Settler leaders: Washington understands the Jordan Valley must remain in Israeli hands

Area’s Regional Council head tells 'The Jerusalem Post' “the Americans cannot say this, because it would destroy the negotiations.”

Jordan Valley. (photo credit: Wikimedia Commons)
Jordan Valley.
(photo credit: Wikimedia Commons)
The United States understands that the Jordan Valley must remain in Israeli hands, for security reasons, in any final status agreement with the Palestinians, and that includes its 22 settlements, David Lahiani, the area’s Regional Council head, told The Jerusalem Post on Monday night. “But the Americans cannot say this, because it would destroy the negotiations,” he said.
Lahiani is not just imagining the American position.
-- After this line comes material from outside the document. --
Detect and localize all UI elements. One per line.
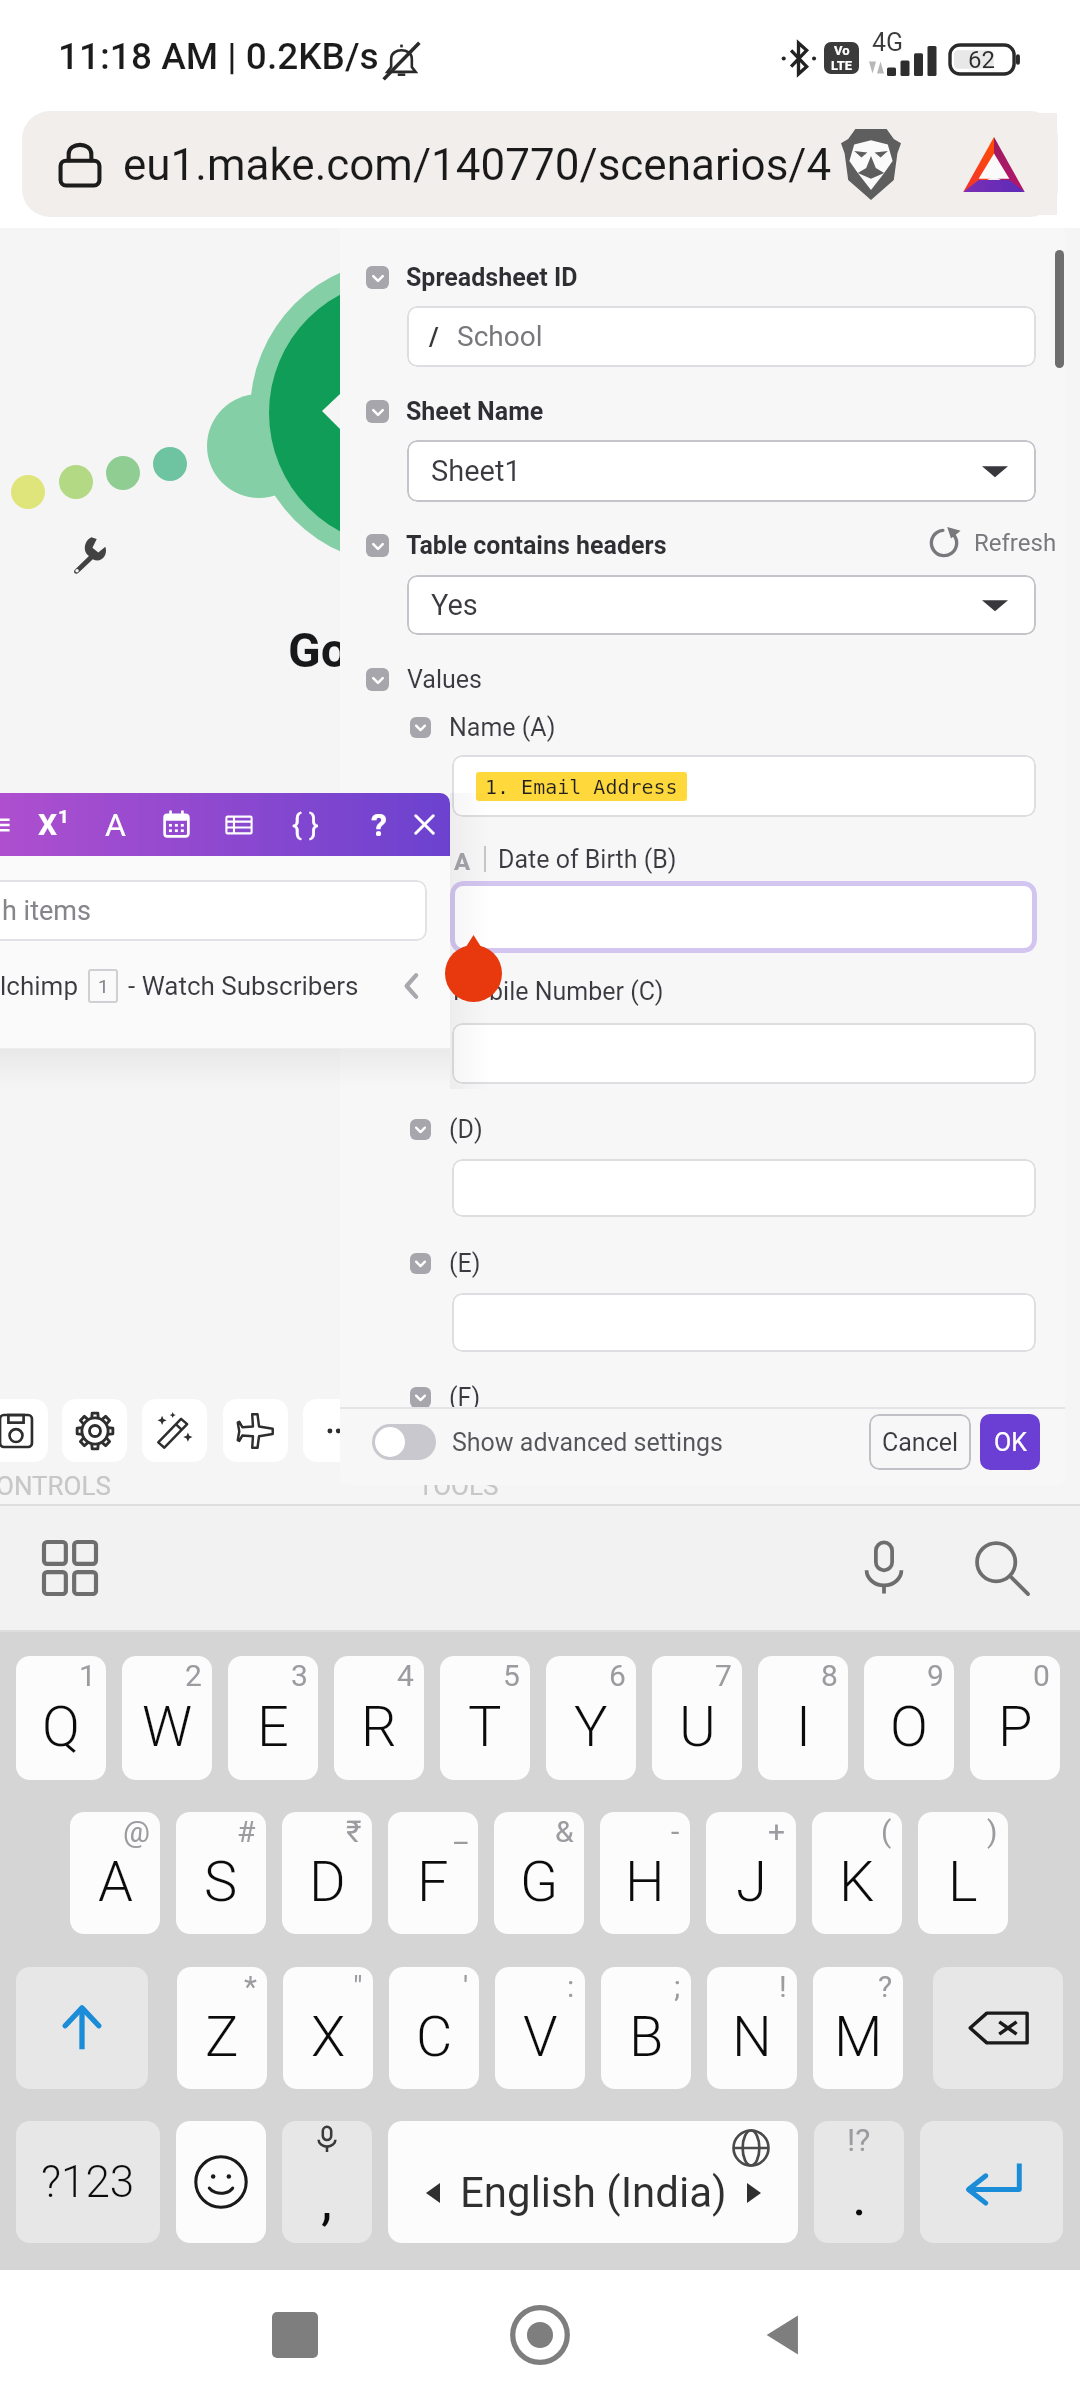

Three months ago a group of American military experts visited the valley, he said.
It was his understanding that they saw how from a military perspective it is impossible to withdraw from the valley that borders with neighboring Jordan.
The settlements bolster a military presence in the valley because otherwise the soldiers are alone in a hostile territory, Lahiani said.
He is taking Sunday vote by the Ministerial Legislative Committee to annex the Jordan Valley very seriously.
The vote was only the first step of a long bureaucratic process that many politicians and pundits believe will go nowhere, because its passage would need the active support of Prime Minister Binyamin Netanyahu.
But the prime minister did not stop the ministers in his party from voting on the proposal sponsored by MK Miri Regev [Likud], said Lahinai.
And among those that voted for the bill was Interior Minister Gideon Sa’ar who is a senior politician, Lahiani said.
Sa’ar’s emerging role in the battle for the Jordan Valley as well as his plan to visit the region on Thursday, gives Lahiani hope that the initiative might in the end succeed, even as most politicians and pundits have dismissed it as symbolic.
“I think it is serious,” said Lahiani.
On Monday, Economic and Trade Minister Naftali Bennett, who heads the Bayit Yehudi party, posted on his Facebook page a 1995 quote from former prime minister Yitzhak Rabin that said, “The security border of the State of Israel will be located in the Jordan Valley, in the broadest meaning of that term.”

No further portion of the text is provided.